Menhub Budi Singgung Keberanian Jokowi Soal Eropa-AS yang Jegal Hilirisasi Nikel, Jadi Cerminan di Kementeriannya
JAKARTA - Menteri Perhubungan (Menhub) Budi Karya Sumadi mengatakan, Uni Eropa dan Amerika Serikat (AS) kerap mencampuri larangan ekspor nikel Indonesia.
Budi menyebut, Indonesia selalu dianaktirikan oleh dunia. Namun, saat ini Indonesia mampu membuktikan diri menjadi negara ketiga dengan pertumbuhan ekonomi tertinggi di antara anggota G20.

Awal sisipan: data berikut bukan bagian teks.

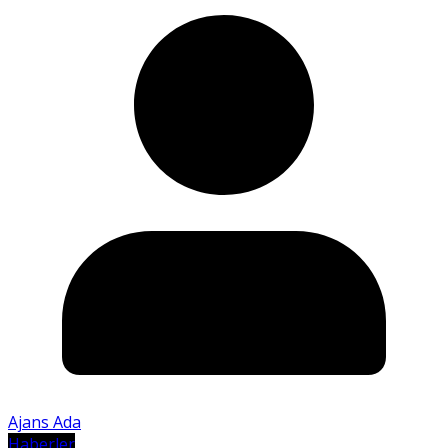
Ajans Ada
Haberler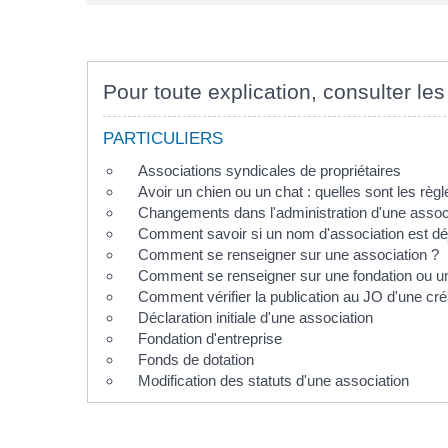
Pour toute explication, consulter les
PARTICULIERS
Associations syndicales de propriétaires
Avoir un chien ou un chat : quelles sont les règl
Changements dans l'administration d'une assoc
Comment savoir si un nom d'association est déjà
Comment se renseigner sur une association ?
Comment se renseigner sur une fondation ou un
Comment vérifier la publication au JO d'une cré
Déclaration initiale d'une association
Fondation d'entreprise
Fonds de dotation
Modification des statuts d'une association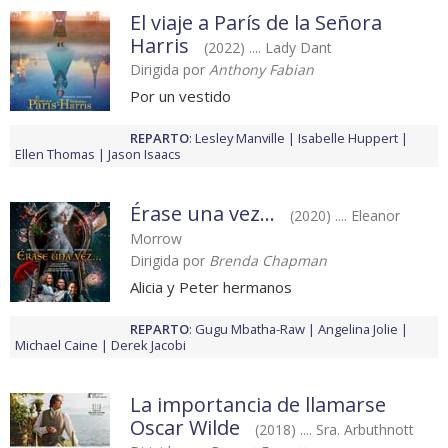
El viaje a París de la Señora
Harris
(2022) .... Lady Dant
Dirigida por
Anthony Fabian
Por un vestido
REPARTO
:
Lesley Manville
Isabelle Huppert
Ellen Thomas
Jason Isaacs
Érase una vez...
(2020) .... Eleanor
Morrow
Dirigida por
Brenda Chapman
Alicia y Peter hermanos
REPARTO
:
Gugu Mbatha-Raw
Angelina Jolie
Michael Caine
Derek Jacobi
La importancia de llamarse
Oscar Wilde
(2018) .... Sra. Arbuthnott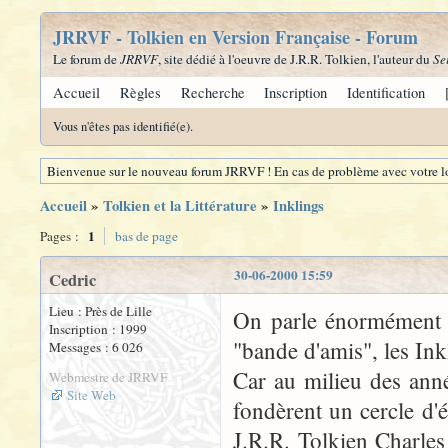
JRRVF - Tolkien en Version Française - Forum
Le forum de
JRRVF
, site dédié à l'oeuvre de J.R.R. Tolkien, l'auteur du
Se
Accueil
Règles
Recherche
Inscription
Identification
Vous n'êtes pas identifié(e).
Bienvenue sur le nouveau forum JRRVF ! En cas de problème avec votre lo
Accueil
»
Tolkien et la Littérature
»
Inklings
1
Pages :
bas de page
30-06-2000 15:59
Cedric
Lieu : Près de Lille
On parle énormément (e
Inscription : 1999
"bande d'amis", les Ink
Messages : 6 026
Car au milieu des ann
Webmestre de JRRVF
Site Web
fondèrent un cercle d'é
J.R.R. Tolkien Charle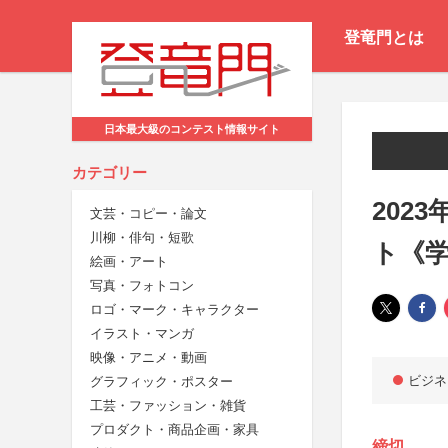
登竜門とは
日本最大級のコンテスト情報サイト
カテゴリー
202
文芸・コピー・論文
川柳・俳句・短歌
ト《
絵画・アート
写真・フォトコン
ロゴ・マーク・キャラクター
イラスト・マンガ
映像・アニメ・動画
ビジネ
グラフィック・ポスター
工芸・ファッション・雑貨
プロダクト・商品企画・家具
締切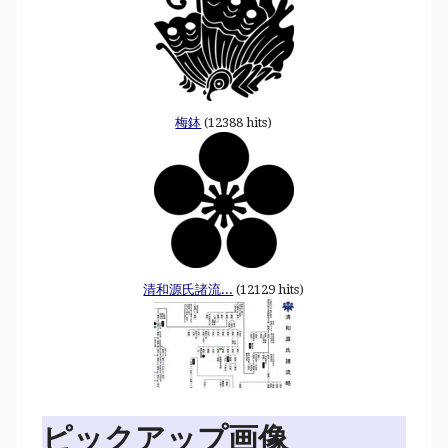
梅鉢
(12388 hits)
清和源氏諸流...
(12129 hits)
ピックアップ画像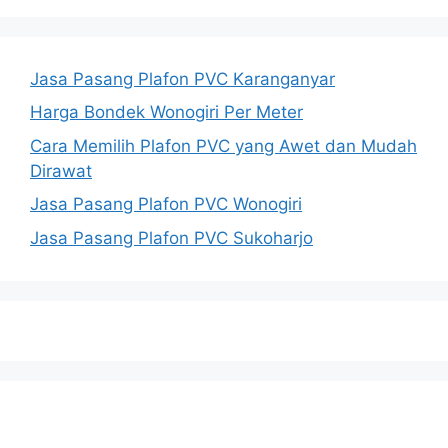
Jasa Pasang Plafon PVC Karanganyar
Harga Bondek Wonogiri Per Meter
Cara Memilih Plafon PVC yang Awet dan Mudah
Dirawat
Jasa Pasang Plafon PVC Wonogiri
Jasa Pasang Plafon PVC Sukoharjo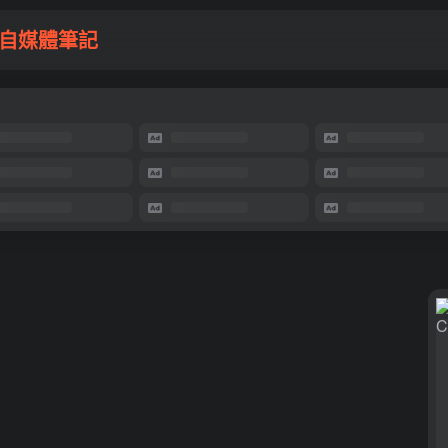
自媒體筆記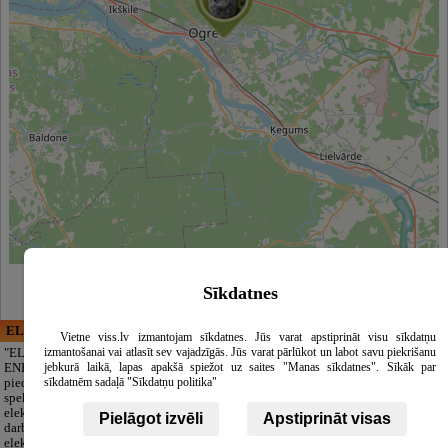
Leaflet
|
©
OpenStreetMap
contributors
Sīkdatnes
ELECTRIC ENERGY
CĒSU APBEDĪŠANAS
Vietne viss.lv izmantojam sīkdatnes. Jūs varat apstiprināt visu sīkdatņu
PAKALPOJUMI, SIA
izmantošanai vai atlasīt sev vajadzīgās. Jūs varat pārlūkot un labot savu piekrišanu
"ELECTRIC
jebkurā laikā, lapas apakšā spiežot uz saites "Manas sīkdatnes". Sīkāk par
ENERGY Kandava"
Cieņpilnas atvadas
sīkdatnēm sadaļā "Sīkdatņu politika"
piedāvā pilna
bez liekām raizēm.
spektra
Mēs parūpēsimies
elektromontāžas
par visu — no
Pielāgot izvēli
Apstiprināt visas
darbus,
pilnas bēru
elektroinstalācijas,
organizēšanas un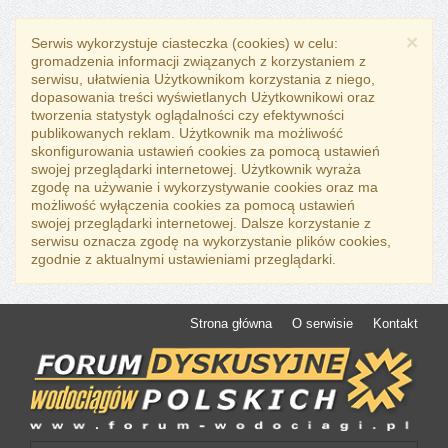
×
Serwis wykorzystuje ciasteczka (cookies) w celu:
gromadzenia informacji związanych z korzystaniem z
serwisu, ułatwienia Użytkownikom korzystania z niego,
dopasowania treści wyświetlanych Użytkownikowi oraz
tworzenia statystyk oglądalności czy efektywności
publikowanych reklam. Użytkownik ma możliwość
skonfigurowania ustawień cookies za pomocą ustawień
swojej przeglądarki internetowej. Użytkownik wyraża
zgodę na używanie i wykorzystywanie cookies oraz ma
możliwość wyłączenia cookies za pomocą ustawień
swojej przeglądarki internetowej. Dalsze korzystanie z
serwisu oznacza zgodę na wykorzystanie plików cookies,
zgodnie z aktualnymi ustawieniami przeglądarki.
Strona główna
O serwisie
Kontakt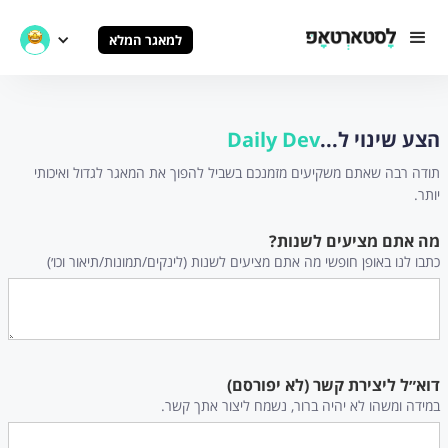
למאגר המלא
הצע שינוי ל...
Daily Dev
תודה רבה שאתם משקיעים מזמנכם בשביל להפוך את המאגר לגדול ואיכותי
יותר.
מה אתם מציעים לשנות?
כתבו לנו באופן חופשי מה אתם מציעים לשנות (לינקים/תמונות/תיאור וכו׳)
דוא״ל ליצירת קשר (לא יפורסם)
במידה ומשהו לא יהיה ברור, נשמח ליצור אתך קשר.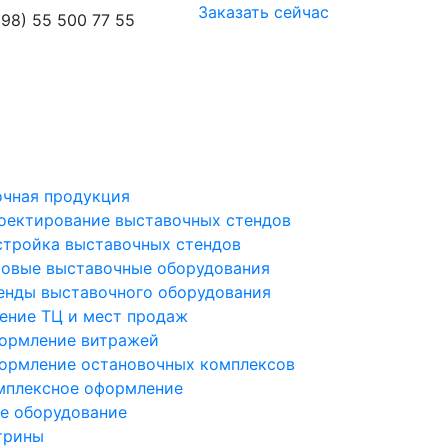
Заказать сейчас
98) 55 500 77 55
чная продукция
оектирование выставочных стендов
стройка выставочных стендов
товые выставочные оборудования
енды выставочного оборудования
ение ТЦ и мест продаж
ормление витражей
ормление остановочных комплексов
мплексное оформление
е оборудование
трины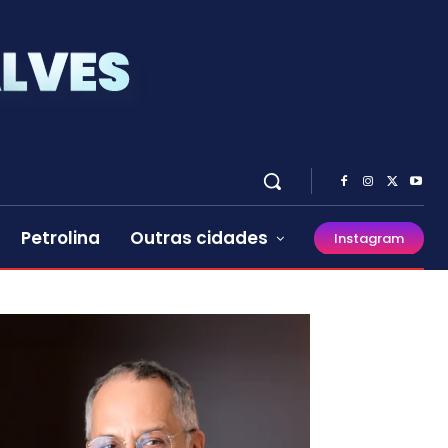
Petrolina
Outras cidades
Instagram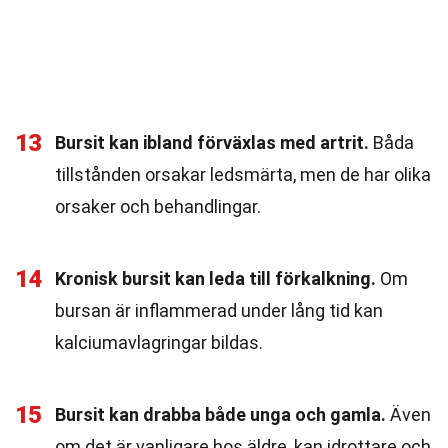
13
Bursit kan ibland förväxlas med artrit.
Båda
tillstånden orsakar ledsmärta, men de har olika
orsaker och behandlingar.
14
Kronisk bursit kan leda till förkalkning.
Om
bursan är inflammerad under lång tid kan
kalciumavlagringar bildas.
15
Bursit kan drabba både unga och gamla.
Även
om det är vanligare hos äldre, kan idrottare och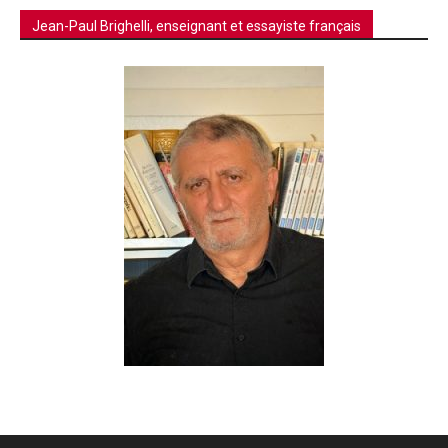
Jean-Paul Brighelli, enseignant et essayiste français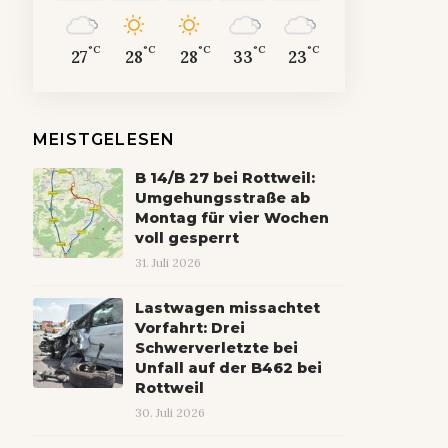
°C
°C
°C
°C
°C
27
28
28
33
23
MEISTGELESEN
B 14/B 27 bei Rottweil:
Umgehungsstraße ab
Montag für vier Wochen
voll gesperrt
31. Juli 2026
Lastwagen missachtet
Vorfahrt: Drei
Schwerverletzte bei
Unfall auf der B462 bei
Rottweil
30. Juli 2026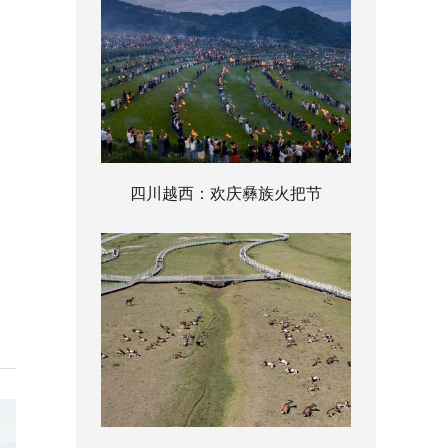
四川越西：欢庆彝族火把节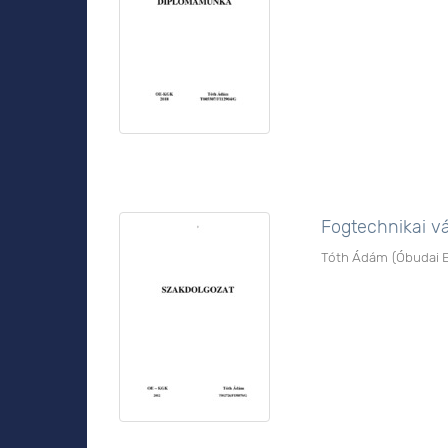
Fogtechnikai v
Tóth Ádám
(
Óbudai 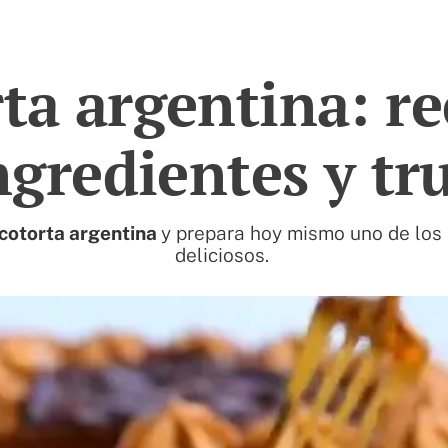
ta argentina: re
ngredientes y tr
cotorta argentina
y prepara hoy mismo uno de los
deliciosos.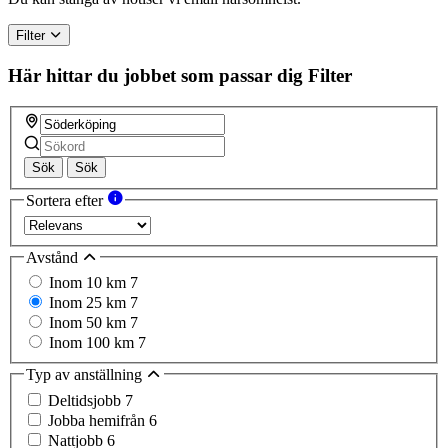
Filter
Här hittar du jobbet som passar dig
Filter
Sök
Sök
Sortera efter
Avstånd
Inom 10 km
7
Inom 25 km
7
Inom 50 km
7
Inom 100 km
7
Typ av anställning
Deltidsjobb
7
Jobba hemifrån
6
Nattjobb
6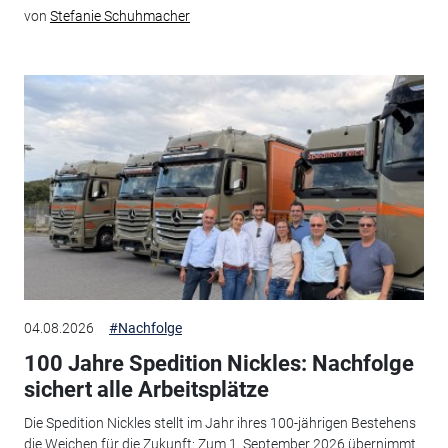
von
Stefanie Schuhmacher
04.08.2026
#Nachfolge
100 Jahre Spedition Nickles: Nachfolge
sichert alle Arbeitsplätze
Die Spedition Nickles stellt im Jahr ihres 100-jährigen Bestehens
die Weichen für die Zukunft: Zum 1. September 2026 übernimmt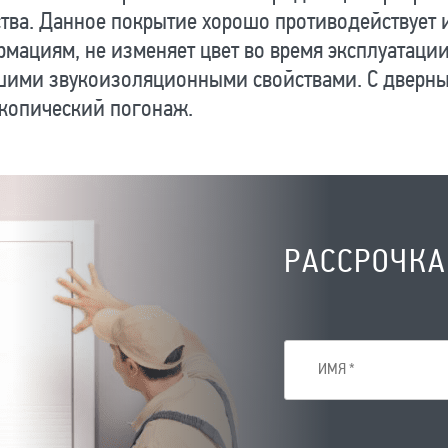
тва. Данное покрытие хорошо противодействует 
мациям, не изменяет цвет во время эксплуатаци
шими звукоизоляционными свойствами. С дверны
скопический погонаж.
РАССРОЧКА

Menurut dia, kini Indonesia mulai diperhitungkan di mata dunia.
Salah satunya karena keteguhan kepemimpinan atau leadership yang dimiliki Presiden Joko Widodo (Jokowi), termasuk dalam melarang ekspor bijih nikel dan menggarap hilirisasi di Tanah Air.
Nikel sendiri merupakan salah satu bahan baku baterai kendaraan listrik, utamanya yang digunakan dalam motor maupun mobil listrik.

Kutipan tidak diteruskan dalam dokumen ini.